Three types of pleasure
Aristotle did not value a life pursuit of sensual or egotistic pleasures. In his view, people generally pursue three kinds of pleasures in their lives: sensual, egoistic (or pleasure of honor) and intellectual (contemplative) pleasures. The first type is unique to the animal while the second one is common among politicians. However, the third one, which is the highest and most worthy one, is unique to human beings. Even though Aristotle considered the highest pleasure to come from a contemplative/virtuous life, he did not think that pleasure was the highest goal. In other words, his happiness model is not hedonic; it is eudemonic. Indeed, he argued that bad pleasures could even lead to an unhappy life: “Most people are deceived, and the deception seems to come about because of pleasure; for it appears a good thing when it is not. So, they choose what is pleasant as something good, and they avoid pain as something bad” (Aristotle, 1999, p.1113a 35-b2).
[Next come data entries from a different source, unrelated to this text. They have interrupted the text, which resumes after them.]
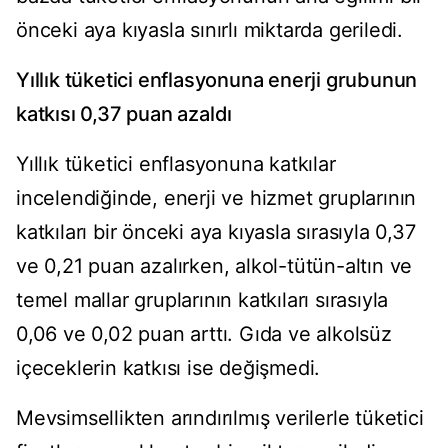
önceki aya kıyasla sınırlı miktarda geriledi.
Yıllık tüketici enflasyonuna enerji grubunun
katkısı 0,37 puan azaldı
Yıllık tüketici enflasyonuna katkılar
incelendiğinde, enerji ve hizmet gruplarının
katkıları bir önceki aya kıyasla sırasıyla 0,37
ve 0,21 puan azalırken, alkol-tütün-altın ve
temel mallar gruplarının katkıları sırasıyla
0,06 ve 0,02 puan arttı. Gıda ve alkolsüz
içeceklerin katkısı ise değişmedi.
Mevsimsellikten arındırılmış verilerle tüketici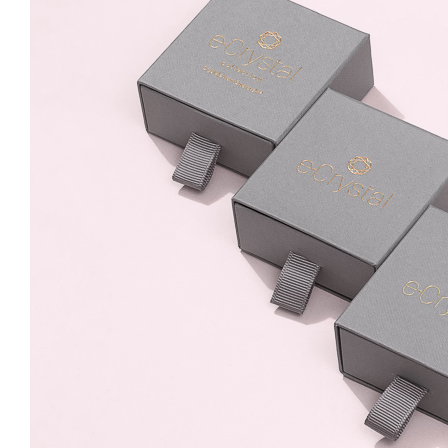
Zircon 8mm Surub
59.99 Lei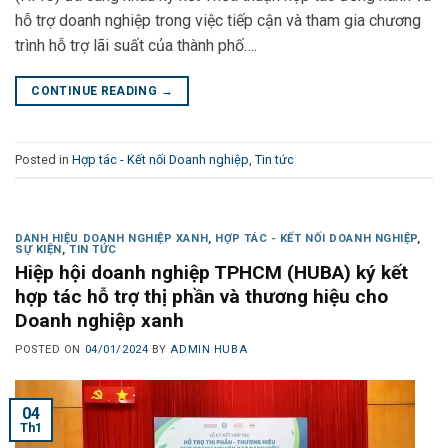
hỗ trợ doanh nghiệp trong việc tiếp cận và tham gia chương
trình hỗ trợ lãi suất của thành phố….
CONTINUE READING
→
Posted in
Hợp tác - Kết nối Doanh nghiệp
,
Tin tức
DANH HIỆU DOANH NGHIỆP XANH
,
HỢP TÁC - KẾT NỐI DOANH NGHIỆP
,
SỰ KIỆN
,
TIN TỨC
Hiệp hội doanh nghiệp TPHCM (HUBA) ký kết
hợp tác hỗ trợ thị phần và thương hiệu cho
Doanh nghiệp xanh
POSTED ON
04/01/2024
BY
ADMIN HUBA
04
Th1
Aristotle is not against good pleasure: “The pleasure belonging to a worthwhile activity is good, while that related to a worthless one is bad; for appetites, too, are praiseworthy when they are for fine things, and worthy of censure when they are for shameful things” (Aristotle, 1999, p.1175b 25). Therefore, it is important to use practical wisdom to identify “bad/misleading pleasures.” It is essential to pursue pleasure in virtuous actions, not in vice.
For Aristotle, happiness is the highest good because it is complete and self-sufficient. In his understanding, practical reason clearly indicates that the ultimate purpose of human life is to act in a rational manner. That rationality would lead us to moderation in living a good life. There are two crucial problems with such reasoning. First, Aristotle perceived the human mind as the sole source of virtue. In reality, the human mind could fail to determine virtue. In other words, what society thinks of as virtue might not be real virtue. Second, if life is limited to this world, it would be hard to justify lasting virtuous actions. Since everything will eventually be annihilated, the ultimate result of human endeavors will be nothing as confessed by Bernard Russell: “all the labors of the ages, all the devotion, all the inspiration, all the noonday brightness of human genius, are destined to extinction in the vast death of the solar system.” The human mind does not see any goodness in making an effort for nothing. Gaining excellence to decay in the grave is not satisfactory.
In short, in the eudemonic model, happiness is the byproduct of an accomplished life. You are happy when you are fully immersed in certain activities that unleash your potential. In Taylor’s terms, “Somewhere, in some activity, or condition, lies a fullness, a richness; that is, in that place (activity or condition), life is fuller, richer, deeper, more worthwhile, more admirable, more what it should be.” (Taylor, 2007, introduction, section 2).